### RECORDS SHOWN:
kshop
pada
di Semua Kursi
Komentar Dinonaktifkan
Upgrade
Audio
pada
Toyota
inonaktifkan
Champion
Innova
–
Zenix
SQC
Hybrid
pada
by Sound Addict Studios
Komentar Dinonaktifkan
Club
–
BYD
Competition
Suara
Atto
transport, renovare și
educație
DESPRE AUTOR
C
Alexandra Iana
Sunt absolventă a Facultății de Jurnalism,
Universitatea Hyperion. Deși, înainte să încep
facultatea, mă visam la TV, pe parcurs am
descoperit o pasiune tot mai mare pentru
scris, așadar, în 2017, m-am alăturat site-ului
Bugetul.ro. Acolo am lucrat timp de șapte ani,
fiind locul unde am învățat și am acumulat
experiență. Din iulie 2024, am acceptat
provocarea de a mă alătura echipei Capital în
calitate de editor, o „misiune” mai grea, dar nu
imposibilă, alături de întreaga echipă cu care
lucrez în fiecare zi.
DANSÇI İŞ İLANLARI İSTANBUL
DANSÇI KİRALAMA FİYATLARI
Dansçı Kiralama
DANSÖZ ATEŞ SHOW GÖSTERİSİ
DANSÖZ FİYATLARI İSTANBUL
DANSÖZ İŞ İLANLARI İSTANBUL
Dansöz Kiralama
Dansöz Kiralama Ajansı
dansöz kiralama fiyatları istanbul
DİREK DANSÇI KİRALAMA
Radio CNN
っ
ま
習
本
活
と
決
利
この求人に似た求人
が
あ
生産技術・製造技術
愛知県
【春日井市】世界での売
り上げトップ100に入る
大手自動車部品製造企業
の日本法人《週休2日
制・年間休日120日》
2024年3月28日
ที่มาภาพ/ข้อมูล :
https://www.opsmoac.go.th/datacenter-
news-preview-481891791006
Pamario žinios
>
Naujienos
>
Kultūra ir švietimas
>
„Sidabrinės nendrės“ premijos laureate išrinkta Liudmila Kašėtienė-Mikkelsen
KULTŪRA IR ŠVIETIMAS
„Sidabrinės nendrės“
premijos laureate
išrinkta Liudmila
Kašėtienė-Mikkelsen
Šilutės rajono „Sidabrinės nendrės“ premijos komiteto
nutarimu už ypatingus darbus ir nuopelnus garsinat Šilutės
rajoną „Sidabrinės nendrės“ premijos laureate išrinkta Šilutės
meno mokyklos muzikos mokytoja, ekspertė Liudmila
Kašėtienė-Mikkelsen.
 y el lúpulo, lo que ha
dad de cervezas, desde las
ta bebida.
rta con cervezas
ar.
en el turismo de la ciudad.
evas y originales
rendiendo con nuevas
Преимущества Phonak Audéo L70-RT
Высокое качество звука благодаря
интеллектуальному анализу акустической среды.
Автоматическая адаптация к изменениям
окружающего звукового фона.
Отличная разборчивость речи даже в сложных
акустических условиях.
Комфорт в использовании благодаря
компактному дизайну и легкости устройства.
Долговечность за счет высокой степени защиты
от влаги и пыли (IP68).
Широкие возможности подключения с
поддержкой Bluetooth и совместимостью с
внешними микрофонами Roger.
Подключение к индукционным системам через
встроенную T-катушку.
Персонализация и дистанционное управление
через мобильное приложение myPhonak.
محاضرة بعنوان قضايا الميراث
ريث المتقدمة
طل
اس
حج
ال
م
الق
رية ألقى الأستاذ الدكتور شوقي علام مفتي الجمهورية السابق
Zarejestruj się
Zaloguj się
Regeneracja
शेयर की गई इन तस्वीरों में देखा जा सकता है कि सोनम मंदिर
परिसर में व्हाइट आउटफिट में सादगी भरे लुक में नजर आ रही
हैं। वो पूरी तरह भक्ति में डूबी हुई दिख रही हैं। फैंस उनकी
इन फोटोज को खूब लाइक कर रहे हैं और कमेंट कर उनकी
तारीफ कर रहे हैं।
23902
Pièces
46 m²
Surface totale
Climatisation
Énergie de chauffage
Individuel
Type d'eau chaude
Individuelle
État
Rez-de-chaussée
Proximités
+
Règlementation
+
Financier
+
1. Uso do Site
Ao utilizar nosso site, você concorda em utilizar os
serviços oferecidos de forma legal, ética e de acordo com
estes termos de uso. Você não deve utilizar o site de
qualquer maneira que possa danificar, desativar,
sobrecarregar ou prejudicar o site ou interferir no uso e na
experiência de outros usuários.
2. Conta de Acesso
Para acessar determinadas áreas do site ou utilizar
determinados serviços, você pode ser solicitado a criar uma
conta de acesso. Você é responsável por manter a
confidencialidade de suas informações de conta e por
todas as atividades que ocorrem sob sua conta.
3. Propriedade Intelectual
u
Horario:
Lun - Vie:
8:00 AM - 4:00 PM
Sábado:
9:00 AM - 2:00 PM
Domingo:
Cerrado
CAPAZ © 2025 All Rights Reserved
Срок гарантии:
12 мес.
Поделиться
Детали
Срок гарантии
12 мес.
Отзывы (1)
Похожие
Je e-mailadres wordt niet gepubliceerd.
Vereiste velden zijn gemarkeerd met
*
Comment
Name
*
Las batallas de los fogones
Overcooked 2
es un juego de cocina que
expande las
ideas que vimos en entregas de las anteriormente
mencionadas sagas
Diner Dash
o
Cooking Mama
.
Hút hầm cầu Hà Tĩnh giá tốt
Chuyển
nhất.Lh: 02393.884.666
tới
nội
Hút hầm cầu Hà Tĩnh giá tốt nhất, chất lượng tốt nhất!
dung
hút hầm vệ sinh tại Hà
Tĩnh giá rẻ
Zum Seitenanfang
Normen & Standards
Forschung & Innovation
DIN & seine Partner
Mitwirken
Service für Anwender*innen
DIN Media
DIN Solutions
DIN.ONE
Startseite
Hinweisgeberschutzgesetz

### WHAT TO PRODUCE:
Restate each record exactly as written.

### ANSWER FOR THE TASK:
kshop
pada
di Semua Kursi
Komentar Dinonaktifkan
Upgrade
Audio
pada
Toyota
inonaktifkan
Champion
Innova
–
Zenix
SQC
Hybrid
pada
by Sound Addict Studios
Komentar Dinonaktifkan
Club
–
BYD
Competition
Suara
Atto
transport, renovare și
educație
DESPRE AUTOR
C
Alexandra Iana
Sunt absolventă a Facultății de Jurnalism,
Universitatea Hyperion. Deși, înainte să încep
facultatea, mă visam la TV, pe parcurs am
descoperit o pasiune tot mai mare pentru
scris, așadar, în 2017, m-am alăturat site-ului
Bugetul.ro. Acolo am lucrat timp de șapte ani,
fiind locul unde am învățat și am acumulat
experiență. Din iulie 2024, am acceptat
provocarea de a mă alătura echipei Capital în
calitate de editor, o „misiune” mai grea, dar nu
imposibilă, alături de întreaga echipă cu care
lucrez în fiecare zi.
DANSÇI İŞ İLANLARI İSTANBUL
DANSÇI KİRALAMA FİYATLARI
Dansçı Kiralama
DANSÖZ ATEŞ SHOW GÖSTERİSİ
DANSÖZ FİYATLARI İSTANBUL
DANSÖZ İŞ İLANLARI İSTANBUL
Dansöz Kiralama
Dansöz Kiralama Ajansı
dansöz kiralama fiyatları istanbul
DİREK DANSÇI KİRALAMA
Radio CNN
っ
ま
習
本
活
と
決
利
この求人に似た求人
が
あ
生産技術・製造技術
愛知県
【春日井市】世界での売
り上げトップ100に入る
大手自動車部品製造企業
の日本法人《週休2日
制・年間休日120日》
2024年3月28日
ที่มาภาพ/ข้อมูล :
https://www.opsmoac.go.th/datacenter-
news-preview-481891791006
Pamario žinios
>
Naujienos
>
Kultūra ir švietimas
>
„Sidabrinės nendrės“ premijos laureate išrinkta Liudmila Kašėtienė-Mikkelsen
KULTŪRA IR ŠVIETIMAS
„Sidabrinės nendrės“
premijos laureate
išrinkta Liudmila
Kašėtienė-Mikkelsen
Šilutės rajono „Sidabrinės nendrės“ premijos komiteto
nutarimu už ypatingus darbus ir nuopelnus garsinat Šilutės
rajoną „Sidabrinės nendrės“ premijos laureate išrinkta Šilutės
meno mokyklos muzikos mokytoja, ekspertė Liudmila
Kašėtienė-Mikkelsen.
 y el lúpulo, lo que ha
dad de cervezas, desde las
ta bebida.
rta con cervezas
ar.
en el turismo de la ciudad.
evas y originales
rendiendo con nuevas
Преимущества Phonak Audéo L70-RT
Высокое качество звука благодаря
интеллектуальному анализу акустической среды.
Автоматическая адаптация к изменениям
окружающего звукового фона.
Отличная разборчивость речи даже в сложных
акустических условиях.
Комфорт в использовании благодаря
компактному дизайну и легкости устройства.
Долговечность за счет высокой степени защиты
от влаги и пыли (IP68).
Широкие возможности подключения с
поддержкой Bluetooth и совместимостью с
внешними микрофонами Roger.
Подключение к индукционным системам через
встроенную T-катушку.
Персонализация и дистанционное управление
через мобильное приложение myPhonak.
محاضرة بعنوان قضايا الميراث
ريث المتقدمة
طل
اس
حج
ال
م
الق
رية ألقى الأستاذ الدكتور شوقي علام مفتي الجمهورية السابق
Zarejestruj się
Zaloguj się
Regeneracja
शेयर की गई इन तस्वीरों में देखा जा सकता है कि सोनम मंदिर
परिसर में व्हाइट आउटफिट में सादगी भरे लुक में नजर आ रही
हैं। वो पूरी तरह भक्ति में डूबी हुई दिख रही हैं। फैंस उनकी
इन फोटोज को खूब लाइक कर रहे हैं और कमेंट कर उनकी
तारीफ कर रहे हैं।
23902
Pièces
46 m²
Surface totale
Climatisation
Énergie de chauffage
Individuel
Type d'eau chaude
Individuelle
État
Rez-de-chaussée
Proximités
+
Règlementation
+
Financier
+
1. Uso do Site
Ao utilizar nosso site, você concorda em utilizar os
serviços oferecidos de forma legal, ética e de acordo com
estes termos de uso. Você não deve utilizar o site de
qualquer maneira que possa danificar, desativar,
sobrecarregar ou prejudicar o site ou interferir no uso e na
experiência de outros usuários.
2. Conta de Acesso
Para acessar determinadas áreas do site ou utilizar
determinados serviços, você pode ser solicitado a criar uma
conta de acesso. Você é responsável por manter a
confidencialidade de suas informações de conta e por
todas as atividades que ocorrem sob sua conta.
3. Propriedade Intelectual
u
Horario:
Lun - Vie:
8:00 AM - 4:00 PM
Sábado:
9:00 AM - 2:00 PM
Domingo:
Cerrado
CAPAZ © 2025 All Rights Reserved
Срок гарантии:
12 мес.
Поделиться
Детали
Срок гарантии
12 мес.
Отзывы (1)
Похожие
Je e-mailadres wordt niet gepubliceerd.
Vereiste velden zijn gemarkeerd met
*
Comment
Name
*
Las batallas de los fogones
Overcooked 2
es un juego de cocina que
expande las
ideas que vimos en entregas de las anteriormente
mencionadas sagas
Diner Dash
o
Cooking Mama
.
Hút hầm cầu Hà Tĩnh giá tốt
Chuyển
nhất.Lh: 02393.884.666
tới
nội
Hút hầm cầu Hà Tĩnh giá tốt nhất, chất lượng tốt nhất!
dung
hút hầm vệ sinh tại Hà
Tĩnh giá rẻ
Zum Seitenanfang
Normen & Standards
Forschung & Innovation
DIN & seine Partner
Mitwirken
Service für Anwender*innen
DIN Media
DIN Solutions
DIN.ONE
Startseite
Hinweisgeberschutzgesetz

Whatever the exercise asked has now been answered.